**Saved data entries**
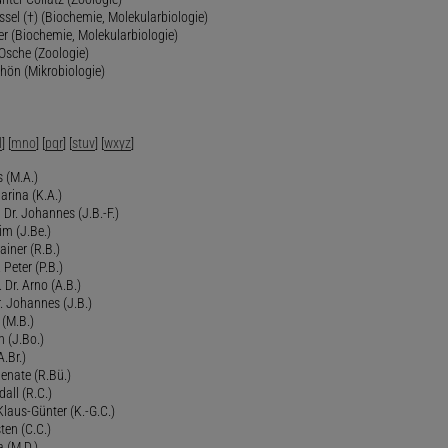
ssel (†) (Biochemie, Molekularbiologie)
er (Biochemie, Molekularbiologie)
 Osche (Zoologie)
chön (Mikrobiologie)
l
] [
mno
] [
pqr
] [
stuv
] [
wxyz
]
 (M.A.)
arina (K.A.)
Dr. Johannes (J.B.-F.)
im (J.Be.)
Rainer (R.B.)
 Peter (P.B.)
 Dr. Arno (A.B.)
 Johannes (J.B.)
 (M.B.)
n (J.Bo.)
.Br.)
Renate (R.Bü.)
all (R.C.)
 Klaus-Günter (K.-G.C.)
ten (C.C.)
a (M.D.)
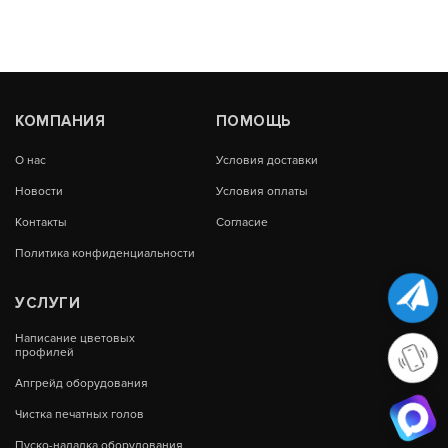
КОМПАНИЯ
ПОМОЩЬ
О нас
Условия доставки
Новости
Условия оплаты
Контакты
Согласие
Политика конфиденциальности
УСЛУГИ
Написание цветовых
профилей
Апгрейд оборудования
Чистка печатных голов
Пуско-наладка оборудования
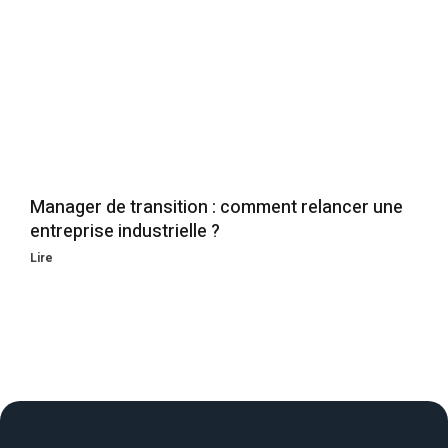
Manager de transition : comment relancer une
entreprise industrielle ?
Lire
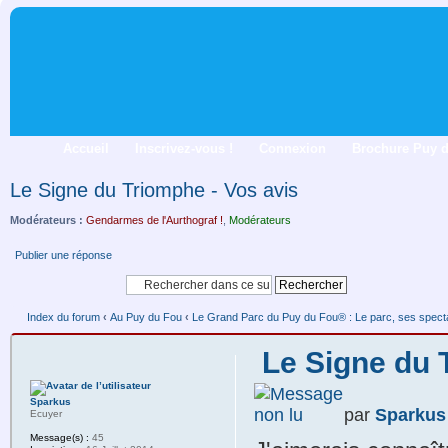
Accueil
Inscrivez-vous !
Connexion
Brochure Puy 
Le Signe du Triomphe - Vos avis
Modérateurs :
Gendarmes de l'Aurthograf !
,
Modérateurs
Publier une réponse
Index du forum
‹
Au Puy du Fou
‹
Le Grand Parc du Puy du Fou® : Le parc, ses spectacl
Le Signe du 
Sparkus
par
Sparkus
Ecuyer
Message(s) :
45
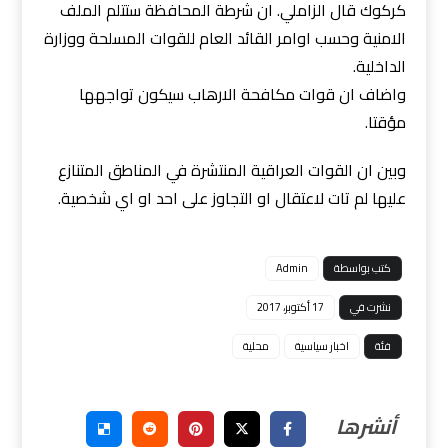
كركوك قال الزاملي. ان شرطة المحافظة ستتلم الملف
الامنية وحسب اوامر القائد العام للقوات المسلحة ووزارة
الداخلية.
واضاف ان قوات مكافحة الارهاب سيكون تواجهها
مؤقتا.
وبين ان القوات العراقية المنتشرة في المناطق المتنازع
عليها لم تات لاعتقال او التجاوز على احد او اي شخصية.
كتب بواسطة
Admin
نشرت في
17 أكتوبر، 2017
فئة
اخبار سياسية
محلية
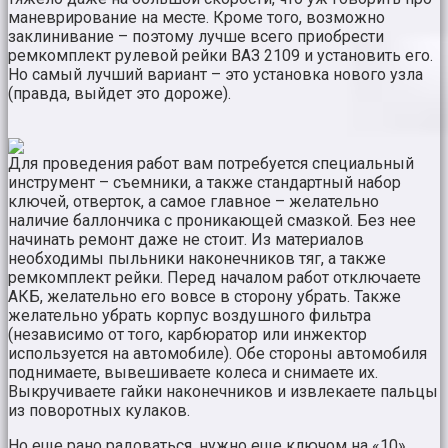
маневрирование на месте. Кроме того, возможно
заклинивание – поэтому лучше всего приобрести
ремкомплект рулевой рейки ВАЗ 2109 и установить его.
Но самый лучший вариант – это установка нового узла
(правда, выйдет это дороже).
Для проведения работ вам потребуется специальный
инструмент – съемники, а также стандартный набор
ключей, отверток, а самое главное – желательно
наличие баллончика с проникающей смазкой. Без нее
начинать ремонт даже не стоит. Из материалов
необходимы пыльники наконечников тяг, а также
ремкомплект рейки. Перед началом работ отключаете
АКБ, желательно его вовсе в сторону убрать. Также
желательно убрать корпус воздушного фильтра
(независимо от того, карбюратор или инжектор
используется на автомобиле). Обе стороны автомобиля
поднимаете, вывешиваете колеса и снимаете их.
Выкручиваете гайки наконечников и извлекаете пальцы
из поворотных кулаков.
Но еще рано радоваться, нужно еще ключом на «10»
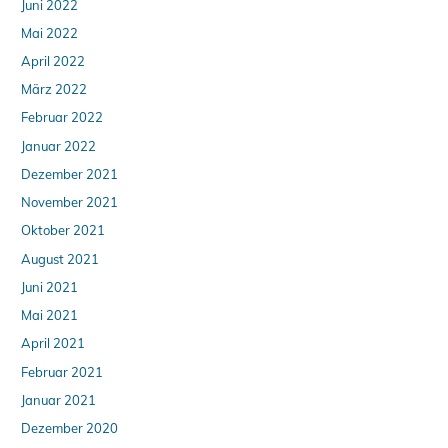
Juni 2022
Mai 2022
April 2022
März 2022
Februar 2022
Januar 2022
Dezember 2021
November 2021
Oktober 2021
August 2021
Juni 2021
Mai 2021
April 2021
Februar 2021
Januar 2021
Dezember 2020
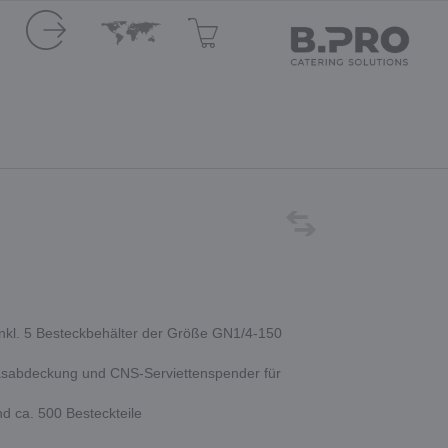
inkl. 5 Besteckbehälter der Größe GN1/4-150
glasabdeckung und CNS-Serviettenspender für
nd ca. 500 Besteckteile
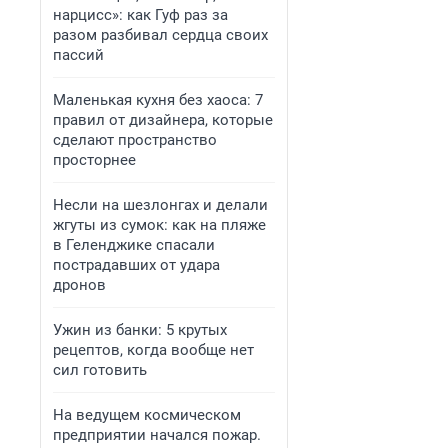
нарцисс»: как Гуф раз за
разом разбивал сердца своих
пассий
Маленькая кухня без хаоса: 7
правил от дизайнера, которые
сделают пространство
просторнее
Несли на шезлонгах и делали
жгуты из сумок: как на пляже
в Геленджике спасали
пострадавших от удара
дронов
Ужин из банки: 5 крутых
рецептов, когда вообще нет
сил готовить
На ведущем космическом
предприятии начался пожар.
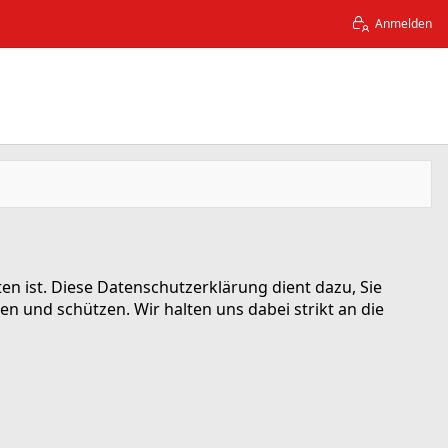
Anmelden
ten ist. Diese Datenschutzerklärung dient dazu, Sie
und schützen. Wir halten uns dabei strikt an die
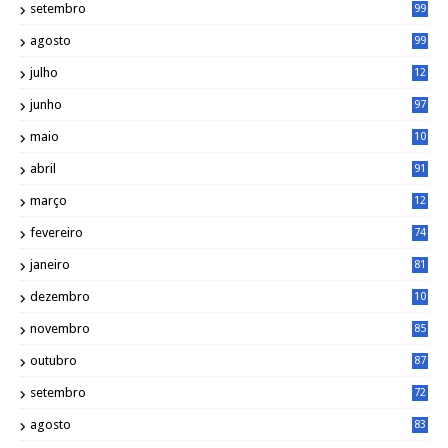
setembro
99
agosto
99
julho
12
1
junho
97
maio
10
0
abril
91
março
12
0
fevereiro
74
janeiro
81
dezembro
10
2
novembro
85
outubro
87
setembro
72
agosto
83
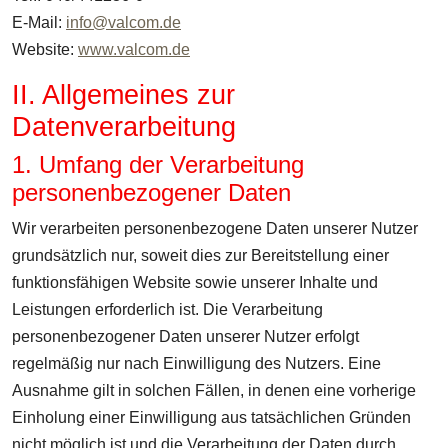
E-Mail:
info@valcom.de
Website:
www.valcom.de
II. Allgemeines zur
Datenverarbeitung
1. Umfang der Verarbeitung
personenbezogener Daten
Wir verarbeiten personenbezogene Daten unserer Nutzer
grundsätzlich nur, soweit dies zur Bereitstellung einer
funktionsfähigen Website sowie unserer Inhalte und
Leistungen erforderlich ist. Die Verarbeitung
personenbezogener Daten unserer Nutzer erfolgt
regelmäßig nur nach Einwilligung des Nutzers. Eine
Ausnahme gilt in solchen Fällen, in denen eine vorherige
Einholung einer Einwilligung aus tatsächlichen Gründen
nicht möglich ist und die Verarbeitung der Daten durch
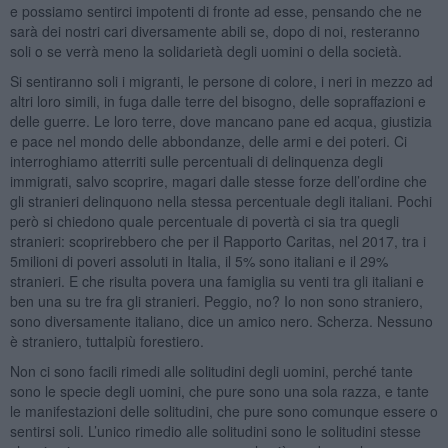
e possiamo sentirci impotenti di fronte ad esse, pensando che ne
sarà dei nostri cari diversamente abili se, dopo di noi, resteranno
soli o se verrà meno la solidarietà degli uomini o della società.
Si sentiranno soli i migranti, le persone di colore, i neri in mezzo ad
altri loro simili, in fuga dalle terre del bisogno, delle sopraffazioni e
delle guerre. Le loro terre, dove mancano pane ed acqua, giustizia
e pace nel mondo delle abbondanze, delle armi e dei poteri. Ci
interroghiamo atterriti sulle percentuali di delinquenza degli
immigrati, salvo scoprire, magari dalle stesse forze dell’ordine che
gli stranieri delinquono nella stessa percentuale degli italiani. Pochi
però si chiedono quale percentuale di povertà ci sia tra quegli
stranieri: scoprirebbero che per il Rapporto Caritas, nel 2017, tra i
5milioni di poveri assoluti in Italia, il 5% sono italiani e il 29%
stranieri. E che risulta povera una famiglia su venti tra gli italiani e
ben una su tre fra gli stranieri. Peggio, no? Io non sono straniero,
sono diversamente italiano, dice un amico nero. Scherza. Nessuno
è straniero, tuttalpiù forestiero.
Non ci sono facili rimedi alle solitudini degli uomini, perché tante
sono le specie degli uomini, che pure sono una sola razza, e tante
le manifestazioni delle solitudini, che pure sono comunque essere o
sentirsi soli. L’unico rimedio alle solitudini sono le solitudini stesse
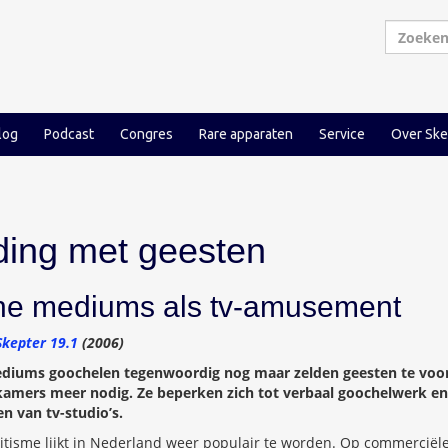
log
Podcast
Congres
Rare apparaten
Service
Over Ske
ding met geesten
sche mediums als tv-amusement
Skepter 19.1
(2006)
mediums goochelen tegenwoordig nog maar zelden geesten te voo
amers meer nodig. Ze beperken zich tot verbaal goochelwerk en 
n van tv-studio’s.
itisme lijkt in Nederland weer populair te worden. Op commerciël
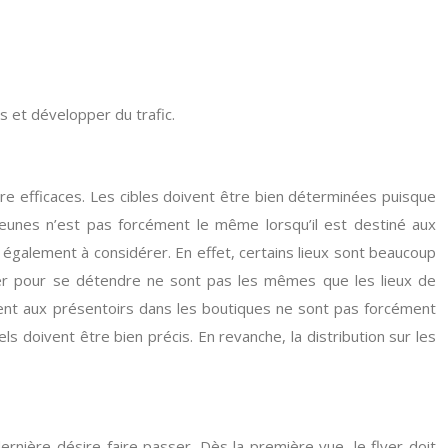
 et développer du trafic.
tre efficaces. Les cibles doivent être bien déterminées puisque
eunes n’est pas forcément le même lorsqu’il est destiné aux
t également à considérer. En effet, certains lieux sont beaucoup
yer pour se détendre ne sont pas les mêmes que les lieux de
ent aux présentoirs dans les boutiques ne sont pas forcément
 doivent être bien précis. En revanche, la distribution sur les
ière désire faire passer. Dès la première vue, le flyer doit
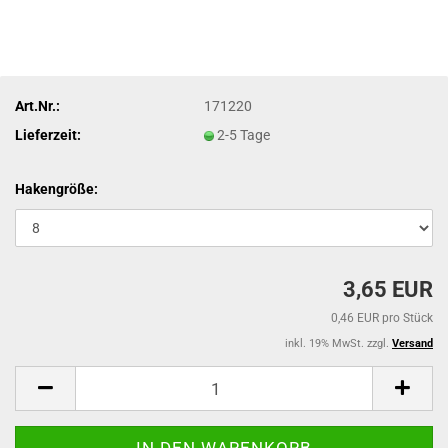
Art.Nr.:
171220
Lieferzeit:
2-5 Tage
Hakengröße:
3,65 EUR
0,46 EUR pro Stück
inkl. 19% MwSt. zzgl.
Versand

**GOAL OF THE EXERCISE**
Omitting all pictures, reproduce the records above in their entirety.

**COMPLETED TASK**
ssel (†) (Biochemie, Molekularbiologie)
er (Biochemie, Molekularbiologie)
 Osche (Zoologie)
chön (Mikrobiologie)
l
] [
mno
] [
pqr
] [
stuv
] [
wxyz
]
 (M.A.)
arina (K.A.)
Dr. Johannes (J.B.-F.)
im (J.Be.)
Rainer (R.B.)
 Peter (P.B.)
 Dr. Arno (A.B.)
 Johannes (J.B.)
 (M.B.)
n (J.Bo.)
.Br.)
Renate (R.Bü.)
all (R.C.)
 Klaus-Günter (K.-G.C.)
ten (C.C.)
a (M.D.)
КОМПАНИЯ
ПОМОЩЬ
О нас
Условия доставки
Новости
Условия оплаты
Контакты
Согласие
Политика конфиденциальности
УСЛУГИ
Написание цветовых
профилей
Апгрейд оборудования
Чистка печатных голов
Пуско-наладка оборудования
Manager de transition : comment relancer une
entreprise industrielle ?
Lire
Accueil
Inscrivez-vous !
Connexion
Brochure Puy 
Le Signe du Triomphe - Vos avis
Modérateurs :
Gendarmes de l'Aurthograf !
,
Modérateurs
Publier une réponse
Index du forum
‹
Au Puy du Fou
‹
Le Grand Parc du Puy du Fou® : Le parc, ses spectacl
Le Signe du 
Sparkus
par
Sparkus
Ecuyer
Message(s) :
45
كركوك قال الزاملي. ان شرطة المحافظة ستتلم الملف
الامنية وحسب اوامر القائد العام للقوات المسلحة ووزارة
الداخلية.
واضاف ان قوات مكافحة الارهاب سيكون تواجهها
مؤقتا.
وبين ان القوات العراقية المنتشرة في المناطق المتنازع
عليها لم تات لاعتقال او التجاوز على احد او اي شخصية.
كتب بواسطة
Admin
نشرت في
17 أكتوبر، 2017
فئة
اخبار سياسية
محلية
маневрирование на месте. Кроме того, возможно
заклинивание – поэтому лучше всего приобрести
ремкомплект рулевой рейки ВАЗ 2109 и установить его.
Но самый лучший вариант – это установка нового узла
(правда, выйдет это дороже).
Для проведения работ вам потребуется специальный
инструмент – съемники, а также стандартный набор
ключей, отверток, а самое главное – желательно
наличие баллончика с проникающей смазкой. Без нее
начинать ремонт даже не стоит. Из материалов
необходимы пыльники наконечников тяг, а также
ремкомплект рейки. Перед началом работ отключаете
АКБ, желательно его вовсе в сторону убрать. Также
желательно убрать корпус воздушного фильтра
(независимо от того, карбюратор или инжектор
используется на автомобиле). Обе стороны автомобиля
поднимаете, вывешиваете колеса и снимаете их.
Выкручиваете гайки наконечников и извлекаете пальцы
из поворотных кулаков.
Но еще рано радоваться, нужно еще ключом на «10»
Juni 2022
Mai 2022
April 2022
März 2022
Februar 2022
Januar 2022
Dezember 2021
November 2021
Oktober 2021
August 2021
Juni 2021
Mai 2021
April 2021
Februar 2021
Januar 2021
Dezember 2020
inkl. 5 Besteckbehälter der Größe GN1/4-150
glasabdeckung und CNS-Serviettenspender für
nd ca. 500 Besteckteile
нарцисс»: как Гуф раз за
разом разбивал сердца своих
пассий
Маленькая кухня без хаоса: 7
правил от дизайнера, которые
сделают пространство
просторнее
Несли на шезлонгах и делали
жгуты из сумок: как на пляже
в Геленджике спасали
пострадавших от удара
дронов
Ужин из банки: 5 крутых
рецептов, когда вообще нет
сил готовить
На ведущем космическом
предприятии начался пожар.
Anmelden
ten ist. Diese Datenschutzerklärung dient dazu, Sie
und schützen. Wir halten uns dabei strikt an die
setembro
99
agosto
99
julho
12
1
junho
97
maio
10
0
abril
91
março
12
0
fevereiro
74
janeiro
81
dezembro
10
2
novembro
85
outubro
87
setembro
72
agosto
83
E-Mail:
info@valcom.de
Website:
www.valcom.de
II. Allgemeines zur
Datenverarbeitung
1. Umfang der Verarbeitung
personenbezogener Daten
Wir verarbeiten personenbezogene Daten unserer Nutzer
grundsätzlich nur, soweit dies zur Bereitstellung einer
funktionsfähigen Website sowie unserer Inhalte und
Leistungen erforderlich ist. Die Verarbeitung
personenbezogener Daten unserer Nutzer erfolgt
regelmäßig nur nach Einwilligung des Nutzers. Eine
Ausnahme gilt in solchen Fällen, in denen eine vorherige
Einholung einer Einwilligung aus tatsächlichen Gründen
nicht möglich ist und die Verarbeitung der Daten durch
e possiamo sentirci impotenti di fronte ad esse, pensando che ne
sarà dei nostri cari diversamente abili se, dopo di noi, resteranno
soli o se verrà meno la solidarietà degli uomini o della società.
Si sentiranno soli i migranti, le persone di colore, i neri in mezzo ad
altri loro simili, in fuga dalle terre del bisogno, delle sopraffazioni e
delle guerre. Le loro terre, dove mancano pane ed acqua, giustizia
e pace nel mondo delle abbondanze, delle armi e dei poteri. Ci
interroghiamo atterriti sulle percentuali di delinquenza degli
immigrati, salvo scoprire, magari dalle stesse forze dell’ordine che
gli stranieri delinquono nella stessa percentuale degli italiani. Pochi
però si chiedono quale percentuale di povertà ci sia tra quegli
stranieri: scoprirebbero che per il Rapporto Caritas, nel 2017, tra i
5milioni di poveri assoluti in Italia, il 5% sono italiani e il 29%
stranieri. E che risulta povera una famiglia su venti tra gli italiani e
ben una su tre fra gli stranieri. Peggio, no? Io non sono straniero,
sono diversamente italiano, dice un amico nero. Scherza. Nessuno
è straniero, tuttalpiù forestiero.
Non ci sono facili rimedi alle solitudini degli uomini, perché tante
sono le specie degli uomini, che pure sono una sola razza, e tante
le manifestazioni delle solitudini, che pure sono comunque essere o
sentirsi soli. L’unico rimedio alle solitudini sono le solitudini stesse
log
Podcast
Congres
Rare apparaten
Service
Over Ske
ding met geesten
sche mediums als tv-amusement
Skepter 19.1
(2006)
mediums goochelen tegenwoordig nog maar zelden geesten te voo
amers meer nodig. Ze beperken zich tot verbaal goochelwerk en 
n van tv-studio’s.
itisme lijkt in Nederland weer populair te worden. Op commerciël
 et développer du trafic.
tre efficaces. Les cibles doivent être bien déterminées puisque
eunes n’est pas forcément le même lorsqu’il est destiné aux
t également à considérer. En effet, certains lieux sont beaucoup
yer pour se détendre ne sont pas les mêmes que les lieux de
ent aux présentoirs dans les boutiques ne sont pas forcément
 doivent être bien précis. En revanche, la distribution sur les
ière désire faire passer. Dès la première vue, le flyer doit
Art.Nr.:
171220
Lieferzeit:
2-5 Tage
Hakengröße:
3,65 EUR
0,46 EUR pro Stück
inkl. 19% MwSt. zzgl.
Versand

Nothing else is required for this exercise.